YOGYAKARTA, Suara Muhammadiyah - Kelahiran Pancasila menjadi awal terbentuknya sebuah tatanan negara yang berdasar nilai-nilai luhur dari lima sila. Posisi Pancasila sebagai ideologi dan falsafah bernegara juga telah ditegaskan berkali-kali oleh organisasi-organisasi Islam besar seperti Muhammadiyah dan Nahdlatul Ulama (NU).
Penyebutan Pancasila juga sempat mengalami perdebatan. Sebagian menyebut atau menyetarakan Pancasila sebagai ideologi pada masa Orde Baru. Menurut Rektor Universitas Muhammadiyah Jakarta (UMJ) Prof. Dr. Ma’mun Murod, M.Si., sebenarnya pada masa itu pun penyebutannya sebatas azaz.

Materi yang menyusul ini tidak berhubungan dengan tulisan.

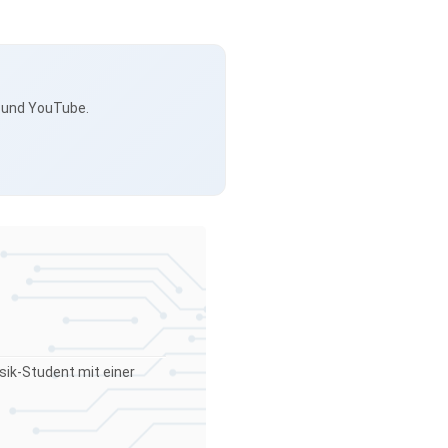
s und YouTube.
sik-Student mit einer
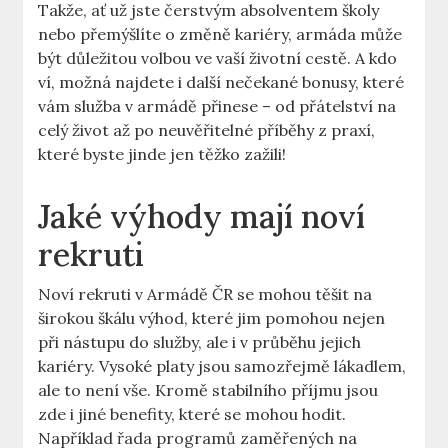
Takže, ať už jste čerstvým absolventem školy
nebo přemýšlíte o změně kariéry, armáda může
být důležitou volbou ve vaší životní cestě. A kdo
ví, možná najdete i další nečekané bonusy, které
vám služba v armádě přinese – od přátelství na
celý život až po neuvěřitelné příběhy z praxí,
které byste jinde jen těžko zažili!
Jaké výhody mají noví
rekruti
Noví rekruti v Armádě ČR se mohou těšit na
širokou škálu výhod, které jim pomohou nejen
při nástupu do služby, ale i v průběhu jejich
kariéry. Vysoké platy jsou samozřejmě lákadlem,
ale to není vše. Kromě stabilního příjmu jsou
zde i jiné benefity, které se mohou hodit.
Například řada programů zaměřených na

Ma’mun menjelaskan, perihal penyebutan Pancasila yang sempat diperdebatkan pada masa Orde Baru bukan lagi hal terpenting. Ada hal lain yang lebih penting untuk dilakukan dalam memaknai kelahiran Pancasila.
Melalui saluran telepon, Sabtu (01/06/2024), Guru Besar Ilmu Politik UMJ ini menyatakan, “Hal terpenting justru sekarang ini bagaimana nilai-nilai Pancasila bisa dihadirkan secara riil dalam konteks kehidupan bernegara, bermasyarakat, dan kehidupan-kehidupan di wilayah publik.”
Nilai Pancasila yang riil itu tergambar dari kebijakan-kebijakan yang dibuat oleh pemerintah dan Dewan Perwakilan Rakyat (DPR). Ma’mun tegas menyatakan, produk kebijakan dan peraturan-peraturan turunannya, tidak boleh menabrak nilai-nilai Pancasila.
“Kalau kita kritisi, itu terlalu banyak produk perundang-undangan yang menabrak Pancasila. Ini yang harus dihadirkan. Jadi poin pentingnya, Pancasila harus dihadirkan nilai-nilainya, bukan hanya sekadar ramai menyebut Pancasila sebagai ideologi atau falsafah saja,” tegas Ma’mun.